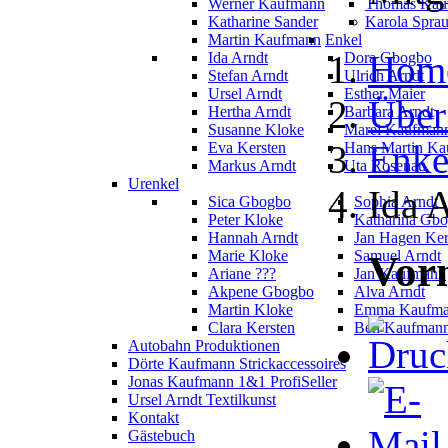
Werner Kaufmann
Thomas Kau
Katharine Sander
Karola Spra
Martin Kaufmann
Enkel
Hom
Ida Arndt
Dora Gbogbo
Stefan Arndt
Ulrich Arndt
Ursel Arndt
Esther Maier
Über
Hertha Arndt
Barbara Arndt
Susanne Kloke
Marei Kaufman
Enke
Eva Kersten
Hans Martin K
Markus Arndt
Uta Rosenau
Urenkel
Ida 
Sica Gbogbo
Sophia Arndt
Peter Kloke
Katharina Gb
Hannah Arndt
Jan Hagen Ker
Marie Kloke
Samuel Arndt
Vor
Ariane ???
Jan Kaufmann
Akpene Gbogbo
Alva Arndt
Martin Kloke
Emma Kaufm
Clara Kersten
Ben Kaufman
Autobahn Produktionen
Dörte Kaufmann Strickaccessoires
Jonas Kaufmann 1&1 ProfiSeller
Ursel Arndt Textilkunst
Kontakt
Gästebuch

++++

**THE PROBLEM:**
What is needed is an exact repetition of every entry, without the pictures.

**RESULT:**
Werner Kaufmann
Thomas Kau
Katharine Sander
Karola Spra
Martin Kaufmann
Enkel
Hom
Ida Arndt
Dora Gbogbo
Stefan Arndt
Ulrich Arndt
Ursel Arndt
Esther Maier
Über
Hertha Arndt
Barbara Arndt
Susanne Kloke
Marei Kaufman
Enke
Eva Kersten
Hans Martin K
Markus Arndt
Uta Rosenau
Urenkel
Ida 
Sica Gbogbo
Sophia Arndt
Peter Kloke
Katharina Gb
Hannah Arndt
Jan Hagen Ker
Marie Kloke
Samuel Arndt
Vor
Ariane ???
Jan Kaufmann
Akpene Gbogbo
Alva Arndt
Martin Kloke
Emma Kaufm
Clara Kersten
Ben Kaufman
Autobahn Produktionen
Dörte Kaufmann Strickaccessoires
Jonas Kaufmann 1&1 ProfiSeller
Ursel Arndt Textilkunst
Kontakt
Gästebuch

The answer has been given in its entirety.